◆ EXERCISE GOAL
The entries below must be transcribed exactly. Leave nothing out.

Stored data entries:
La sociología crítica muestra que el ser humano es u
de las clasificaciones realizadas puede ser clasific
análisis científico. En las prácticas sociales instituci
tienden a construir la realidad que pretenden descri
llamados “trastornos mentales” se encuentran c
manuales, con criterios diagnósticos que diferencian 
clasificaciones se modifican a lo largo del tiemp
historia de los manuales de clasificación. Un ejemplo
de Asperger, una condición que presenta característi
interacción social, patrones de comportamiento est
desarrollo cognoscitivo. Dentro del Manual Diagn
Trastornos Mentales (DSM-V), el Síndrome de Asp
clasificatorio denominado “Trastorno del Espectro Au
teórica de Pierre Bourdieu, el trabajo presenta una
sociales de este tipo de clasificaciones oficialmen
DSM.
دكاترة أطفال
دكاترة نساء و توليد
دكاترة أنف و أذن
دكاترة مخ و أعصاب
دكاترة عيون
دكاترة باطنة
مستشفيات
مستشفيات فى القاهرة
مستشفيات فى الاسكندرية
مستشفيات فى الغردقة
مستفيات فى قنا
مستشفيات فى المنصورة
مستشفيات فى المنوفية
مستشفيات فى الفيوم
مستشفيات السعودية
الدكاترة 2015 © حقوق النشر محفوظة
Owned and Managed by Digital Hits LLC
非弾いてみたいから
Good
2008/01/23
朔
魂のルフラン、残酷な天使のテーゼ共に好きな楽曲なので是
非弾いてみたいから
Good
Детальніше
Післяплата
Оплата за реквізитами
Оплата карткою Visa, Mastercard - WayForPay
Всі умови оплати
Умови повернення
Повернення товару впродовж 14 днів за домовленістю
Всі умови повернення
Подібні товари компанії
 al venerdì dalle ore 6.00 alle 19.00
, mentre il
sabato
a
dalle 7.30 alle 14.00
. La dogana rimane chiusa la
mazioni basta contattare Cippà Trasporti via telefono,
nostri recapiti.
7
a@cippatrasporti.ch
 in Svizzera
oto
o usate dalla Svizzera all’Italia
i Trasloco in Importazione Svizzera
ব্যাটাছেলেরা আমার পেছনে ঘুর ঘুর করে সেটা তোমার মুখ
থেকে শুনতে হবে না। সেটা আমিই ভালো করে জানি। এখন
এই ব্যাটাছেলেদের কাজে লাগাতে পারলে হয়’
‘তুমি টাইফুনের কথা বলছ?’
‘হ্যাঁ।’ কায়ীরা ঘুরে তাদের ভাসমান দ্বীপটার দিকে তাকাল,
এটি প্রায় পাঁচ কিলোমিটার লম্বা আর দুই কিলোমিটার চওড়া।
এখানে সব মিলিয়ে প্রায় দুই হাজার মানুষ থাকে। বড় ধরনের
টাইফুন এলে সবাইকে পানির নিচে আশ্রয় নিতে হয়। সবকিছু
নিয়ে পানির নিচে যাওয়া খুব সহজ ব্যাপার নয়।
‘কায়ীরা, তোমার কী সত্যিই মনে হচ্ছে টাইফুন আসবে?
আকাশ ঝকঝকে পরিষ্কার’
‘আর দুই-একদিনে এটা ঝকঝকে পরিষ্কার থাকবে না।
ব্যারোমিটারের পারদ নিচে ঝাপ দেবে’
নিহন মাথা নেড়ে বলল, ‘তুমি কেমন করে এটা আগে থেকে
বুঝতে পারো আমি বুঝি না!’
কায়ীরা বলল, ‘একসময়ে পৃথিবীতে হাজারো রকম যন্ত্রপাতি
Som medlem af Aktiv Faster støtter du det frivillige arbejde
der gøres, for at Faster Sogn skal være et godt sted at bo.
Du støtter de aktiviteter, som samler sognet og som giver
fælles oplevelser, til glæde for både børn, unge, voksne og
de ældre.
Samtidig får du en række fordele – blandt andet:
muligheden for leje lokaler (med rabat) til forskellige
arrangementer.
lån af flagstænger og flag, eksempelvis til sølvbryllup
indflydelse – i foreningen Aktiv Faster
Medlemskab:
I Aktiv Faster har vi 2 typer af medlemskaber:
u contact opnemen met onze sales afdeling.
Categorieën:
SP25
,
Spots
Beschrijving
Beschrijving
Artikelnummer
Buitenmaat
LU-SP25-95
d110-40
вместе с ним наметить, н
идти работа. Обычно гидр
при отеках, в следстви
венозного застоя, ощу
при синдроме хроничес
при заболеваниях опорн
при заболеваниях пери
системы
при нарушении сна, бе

◆ SOLUTION TO THE PROBLEM
La sociología crítica muestra que el ser humano es u
de las clasificaciones realizadas puede ser clasific
análisis científico. En las prácticas sociales instituci
tienden a construir la realidad que pretenden descri
llamados “trastornos mentales” se encuentran c
manuales, con criterios diagnósticos que diferencian 
clasificaciones se modifican a lo largo del tiemp
historia de los manuales de clasificación. Un ejemplo
de Asperger, una condición que presenta característi
interacción social, patrones de comportamiento est
desarrollo cognoscitivo. Dentro del Manual Diagn
Trastornos Mentales (DSM-V), el Síndrome de Asp
clasificatorio denominado “Trastorno del Espectro Au
teórica de Pierre Bourdieu, el trabajo presenta una
sociales de este tipo de clasificaciones oficialmen
DSM.
دكاترة أطفال
دكاترة نساء و توليد
دكاترة أنف و أذن
دكاترة مخ و أعصاب
دكاترة عيون
دكاترة باطنة
مستشفيات
مستشفيات فى القاهرة
مستشفيات فى الاسكندرية
مستشفيات فى الغردقة
مستفيات فى قنا
مستشفيات فى المنصورة
مستشفيات فى المنوفية
مستشفيات فى الفيوم
مستشفيات السعودية
الدكاترة 2015 © حقوق النشر محفوظة
Owned and Managed by Digital Hits LLC
非弾いてみたいから
Good
2008/01/23
朔
魂のルフラン、残酷な天使のテーゼ共に好きな楽曲なので是
非弾いてみたいから
Good
Детальніше
Післяплата
Оплата за реквізитами
Оплата карткою Visa, Mastercard - WayForPay
Всі умови оплати
Умови повернення
Повернення товару впродовж 14 днів за домовленістю
Всі умови повернення
Подібні товари компанії
 al venerdì dalle ore 6.00 alle 19.00
, mentre il
sabato
a
dalle 7.30 alle 14.00
. La dogana rimane chiusa la
mazioni basta contattare Cippà Trasporti via telefono,
nostri recapiti.
7
a@cippatrasporti.ch
 in Svizzera
oto
o usate dalla Svizzera all’Italia
i Trasloco in Importazione Svizzera
ব্যাটাছেলেরা আমার পেছনে ঘুর ঘুর করে সেটা তোমার মুখ
থেকে শুনতে হবে না। সেটা আমিই ভালো করে জানি। এখন
এই ব্যাটাছেলেদের কাজে লাগাতে পারলে হয়’
‘তুমি টাইফুনের কথা বলছ?’
‘হ্যাঁ।’ কায়ীরা ঘুরে তাদের ভাসমান দ্বীপটার দিকে তাকাল,
এটি প্রায় পাঁচ কিলোমিটার লম্বা আর দুই কিলোমিটার চওড়া।
এখানে সব মিলিয়ে প্রায় দুই হাজার মানুষ থাকে। বড় ধরনের
টাইফুন এলে সবাইকে পানির নিচে আশ্রয় নিতে হয়। সবকিছু
নিয়ে পানির নিচে যাওয়া খুব সহজ ব্যাপার নয়।
‘কায়ীরা, তোমার কী সত্যিই মনে হচ্ছে টাইফুন আসবে?
আকাশ ঝকঝকে পরিষ্কার’
‘আর দুই-একদিনে এটা ঝকঝকে পরিষ্কার থাকবে না।
ব্যারোমিটারের পারদ নিচে ঝাপ দেবে’
নিহন মাথা নেড়ে বলল, ‘তুমি কেমন করে এটা আগে থেকে
বুঝতে পারো আমি বুঝি না!’
কায়ীরা বলল, ‘একসময়ে পৃথিবীতে হাজারো রকম যন্ত্রপাতি
Som medlem af Aktiv Faster støtter du det frivillige arbejde
der gøres, for at Faster Sogn skal være et godt sted at bo.
Du støtter de aktiviteter, som samler sognet og som giver
fælles oplevelser, til glæde for både børn, unge, voksne og
de ældre.
Samtidig får du en række fordele – blandt andet:
muligheden for leje lokaler (med rabat) til forskellige
arrangementer.
lån af flagstænger og flag, eksempelvis til sølvbryllup
indflydelse – i foreningen Aktiv Faster
Medlemskab:
I Aktiv Faster har vi 2 typer af medlemskaber:
u contact opnemen met onze sales afdeling.
Categorieën:
SP25
,
Spots
Beschrijving
Beschrijving
Artikelnummer
Buitenmaat
LU-SP25-95
d110-40
вместе с ним наметить, н
идти работа. Обычно гидр
при отеках, в следстви
венозного застоя, ощу
при синдроме хроничес
при заболеваниях опорн
при заболеваниях пери
системы
при нарушении сна, бе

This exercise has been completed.